• **EXERCISE GOAL**
Read through the entries below and copy each line where "антисифона" turns up.
__________________________________________________
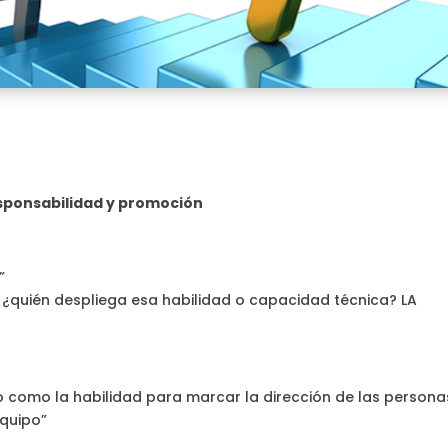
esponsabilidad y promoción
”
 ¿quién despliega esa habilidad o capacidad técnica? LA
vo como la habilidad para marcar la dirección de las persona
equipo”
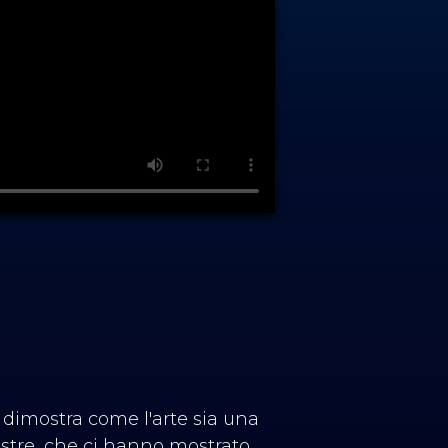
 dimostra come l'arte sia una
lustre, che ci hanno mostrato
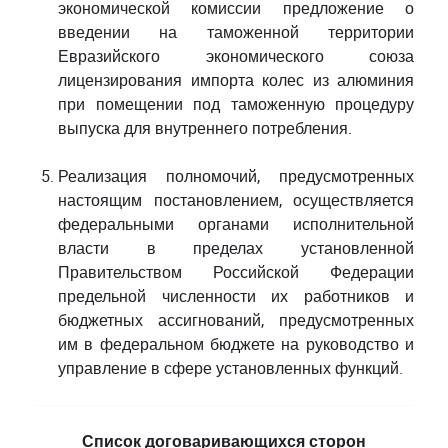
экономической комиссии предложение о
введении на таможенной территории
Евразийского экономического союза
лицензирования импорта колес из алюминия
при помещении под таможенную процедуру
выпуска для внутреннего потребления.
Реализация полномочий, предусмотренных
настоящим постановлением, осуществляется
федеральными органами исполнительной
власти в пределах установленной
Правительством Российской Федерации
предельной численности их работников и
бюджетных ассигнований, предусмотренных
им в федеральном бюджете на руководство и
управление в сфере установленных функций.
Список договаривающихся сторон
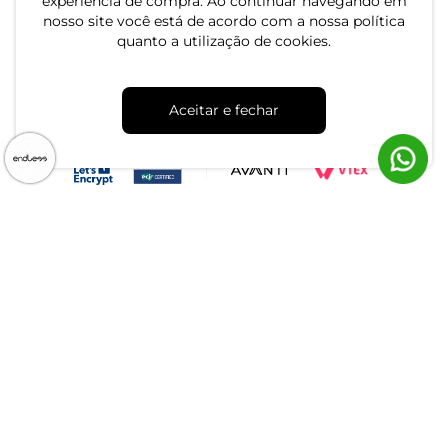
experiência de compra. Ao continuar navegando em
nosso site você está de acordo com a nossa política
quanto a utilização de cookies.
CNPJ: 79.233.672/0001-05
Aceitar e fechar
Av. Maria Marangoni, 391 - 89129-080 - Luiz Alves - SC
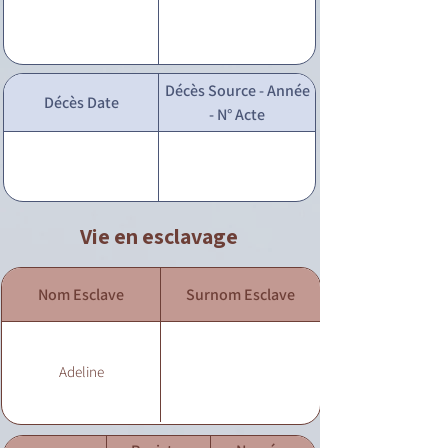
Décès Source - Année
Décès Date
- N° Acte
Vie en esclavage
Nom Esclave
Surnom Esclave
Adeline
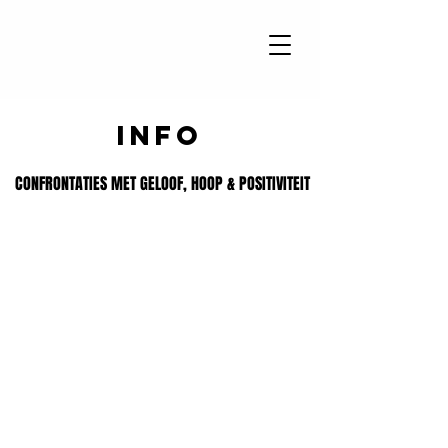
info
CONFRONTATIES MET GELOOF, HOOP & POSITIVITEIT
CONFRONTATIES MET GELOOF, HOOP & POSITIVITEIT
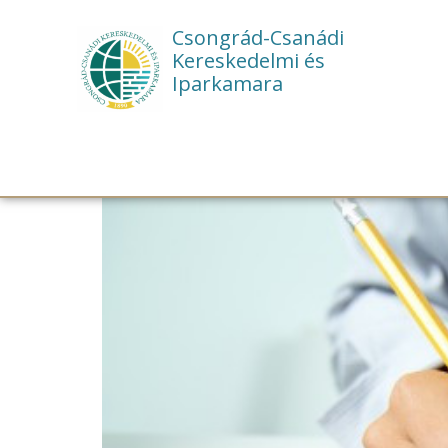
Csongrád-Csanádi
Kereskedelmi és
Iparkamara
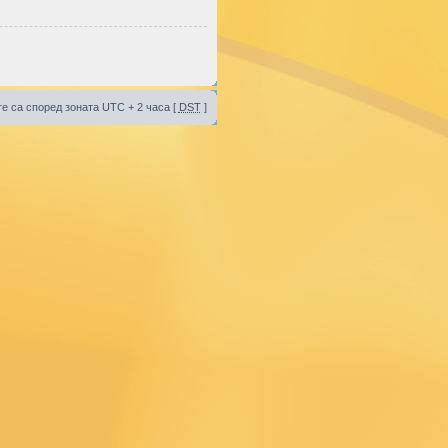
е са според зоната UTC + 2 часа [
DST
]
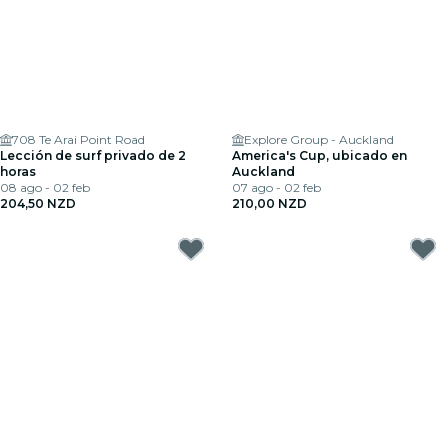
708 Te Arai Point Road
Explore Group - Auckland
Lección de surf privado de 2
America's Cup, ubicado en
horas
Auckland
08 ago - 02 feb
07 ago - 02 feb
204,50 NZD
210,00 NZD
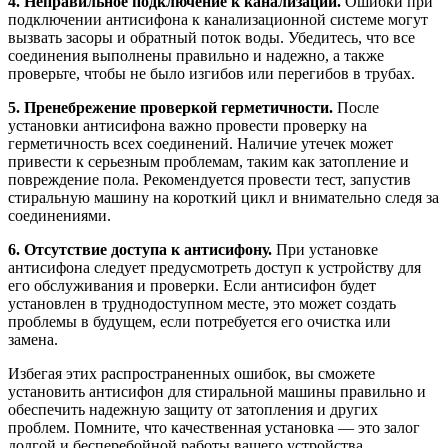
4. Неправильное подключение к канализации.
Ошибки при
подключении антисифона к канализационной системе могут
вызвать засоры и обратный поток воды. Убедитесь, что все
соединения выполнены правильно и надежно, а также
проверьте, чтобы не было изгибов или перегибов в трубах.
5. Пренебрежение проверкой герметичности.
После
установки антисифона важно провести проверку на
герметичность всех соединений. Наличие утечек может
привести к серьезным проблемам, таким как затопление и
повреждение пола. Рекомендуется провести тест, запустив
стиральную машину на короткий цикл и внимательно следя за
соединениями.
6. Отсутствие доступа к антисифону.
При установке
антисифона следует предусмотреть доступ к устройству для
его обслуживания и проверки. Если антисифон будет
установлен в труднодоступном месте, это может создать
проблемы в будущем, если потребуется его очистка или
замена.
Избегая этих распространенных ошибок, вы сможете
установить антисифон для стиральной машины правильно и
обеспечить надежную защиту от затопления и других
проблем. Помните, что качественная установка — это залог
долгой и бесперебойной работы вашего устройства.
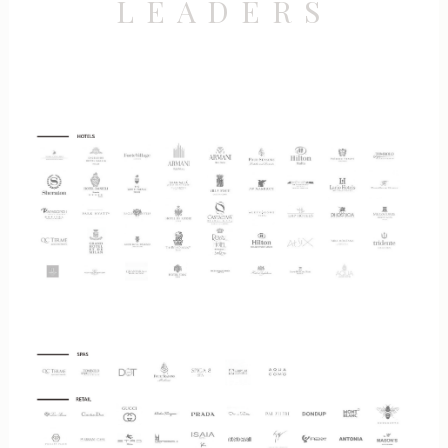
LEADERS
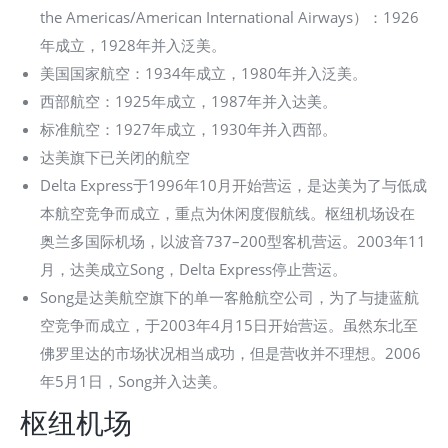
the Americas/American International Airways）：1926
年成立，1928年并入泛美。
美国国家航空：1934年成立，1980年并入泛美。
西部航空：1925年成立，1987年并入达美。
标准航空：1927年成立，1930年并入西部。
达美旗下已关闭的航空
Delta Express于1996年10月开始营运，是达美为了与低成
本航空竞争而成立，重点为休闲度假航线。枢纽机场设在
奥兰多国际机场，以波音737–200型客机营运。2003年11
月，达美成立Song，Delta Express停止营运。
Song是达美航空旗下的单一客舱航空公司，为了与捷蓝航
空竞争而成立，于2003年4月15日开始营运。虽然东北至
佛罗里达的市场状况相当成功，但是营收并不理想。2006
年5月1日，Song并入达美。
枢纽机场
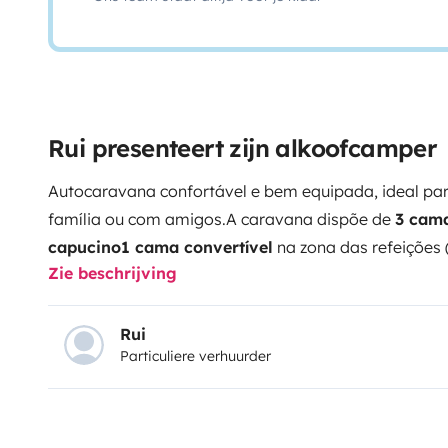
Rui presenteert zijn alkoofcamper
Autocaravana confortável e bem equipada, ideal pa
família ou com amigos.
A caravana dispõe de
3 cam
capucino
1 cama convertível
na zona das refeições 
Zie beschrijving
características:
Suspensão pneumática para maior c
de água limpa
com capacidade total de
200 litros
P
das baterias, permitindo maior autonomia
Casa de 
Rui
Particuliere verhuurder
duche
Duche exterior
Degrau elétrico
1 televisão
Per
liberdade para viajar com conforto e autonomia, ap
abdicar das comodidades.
__________________________________________________
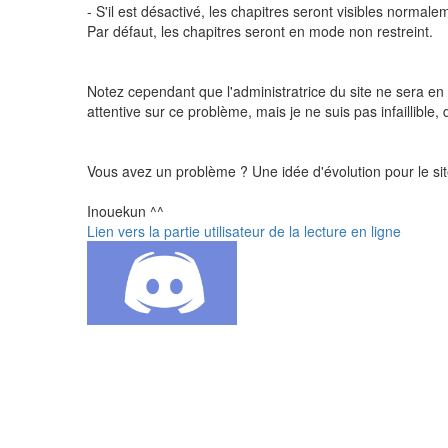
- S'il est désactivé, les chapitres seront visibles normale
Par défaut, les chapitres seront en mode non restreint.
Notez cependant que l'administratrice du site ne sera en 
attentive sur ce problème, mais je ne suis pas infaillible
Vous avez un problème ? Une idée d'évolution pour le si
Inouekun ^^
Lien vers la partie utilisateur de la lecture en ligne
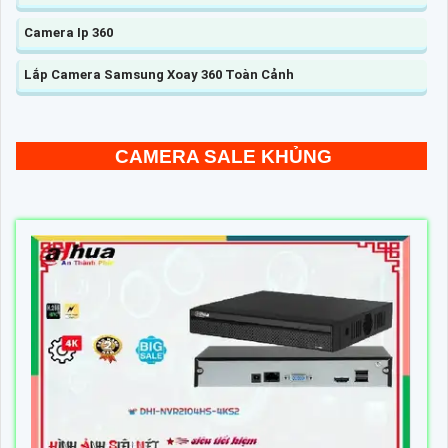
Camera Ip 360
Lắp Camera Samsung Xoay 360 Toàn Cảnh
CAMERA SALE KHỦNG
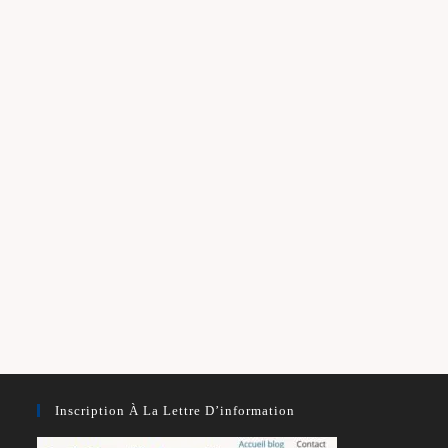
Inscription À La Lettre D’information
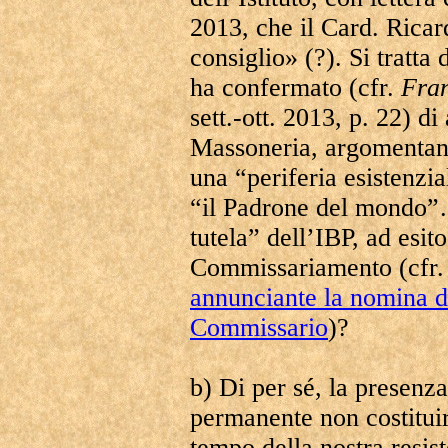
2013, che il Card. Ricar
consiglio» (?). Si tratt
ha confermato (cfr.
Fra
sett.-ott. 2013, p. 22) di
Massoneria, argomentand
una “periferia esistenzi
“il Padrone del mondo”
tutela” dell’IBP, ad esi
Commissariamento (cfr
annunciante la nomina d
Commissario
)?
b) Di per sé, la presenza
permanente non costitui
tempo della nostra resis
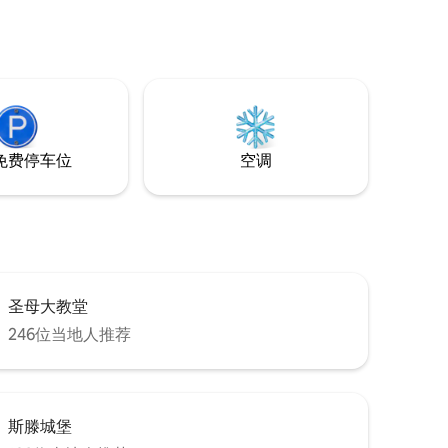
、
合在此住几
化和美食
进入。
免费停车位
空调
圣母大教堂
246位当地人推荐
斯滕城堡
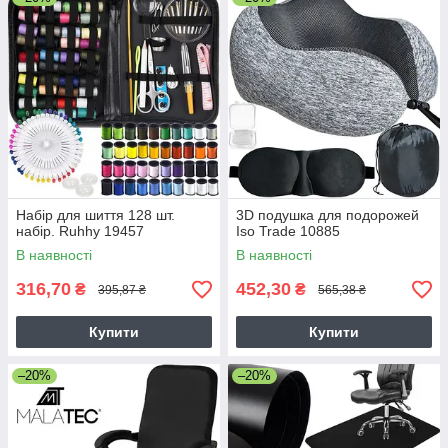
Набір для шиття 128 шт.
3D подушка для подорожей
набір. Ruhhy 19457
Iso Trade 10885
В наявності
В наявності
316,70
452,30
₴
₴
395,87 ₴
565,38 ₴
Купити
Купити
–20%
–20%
__________________________________________________
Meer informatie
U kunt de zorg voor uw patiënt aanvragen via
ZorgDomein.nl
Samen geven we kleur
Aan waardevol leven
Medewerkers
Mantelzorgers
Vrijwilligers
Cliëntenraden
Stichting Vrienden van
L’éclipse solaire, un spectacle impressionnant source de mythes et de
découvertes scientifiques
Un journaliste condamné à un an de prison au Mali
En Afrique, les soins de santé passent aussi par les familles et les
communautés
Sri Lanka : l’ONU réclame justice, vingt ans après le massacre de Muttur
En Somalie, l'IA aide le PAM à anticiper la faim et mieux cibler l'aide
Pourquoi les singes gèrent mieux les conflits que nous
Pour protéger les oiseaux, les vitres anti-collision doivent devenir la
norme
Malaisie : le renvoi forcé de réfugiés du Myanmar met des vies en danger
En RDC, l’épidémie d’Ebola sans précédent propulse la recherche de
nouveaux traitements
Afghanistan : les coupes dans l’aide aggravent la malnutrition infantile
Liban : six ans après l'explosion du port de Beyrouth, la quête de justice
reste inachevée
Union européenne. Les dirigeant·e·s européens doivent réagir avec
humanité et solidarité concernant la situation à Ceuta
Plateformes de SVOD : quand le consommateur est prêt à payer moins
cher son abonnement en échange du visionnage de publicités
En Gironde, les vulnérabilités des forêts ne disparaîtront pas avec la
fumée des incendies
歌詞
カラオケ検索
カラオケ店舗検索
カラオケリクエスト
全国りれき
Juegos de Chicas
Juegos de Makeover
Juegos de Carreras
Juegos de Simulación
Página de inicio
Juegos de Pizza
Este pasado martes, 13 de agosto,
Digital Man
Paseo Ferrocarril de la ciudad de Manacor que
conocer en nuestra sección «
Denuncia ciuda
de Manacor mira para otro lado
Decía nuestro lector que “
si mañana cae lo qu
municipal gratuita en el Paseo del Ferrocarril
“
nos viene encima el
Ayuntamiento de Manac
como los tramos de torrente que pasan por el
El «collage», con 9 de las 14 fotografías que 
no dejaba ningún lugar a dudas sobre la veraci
__________________________________________________
• **RESULT FOR THIS EXERCISE**
подключении антисифона к канализационной системе могут
установки антисифона важно провести проверку на
антисифона следует предусмотреть доступ к устройству для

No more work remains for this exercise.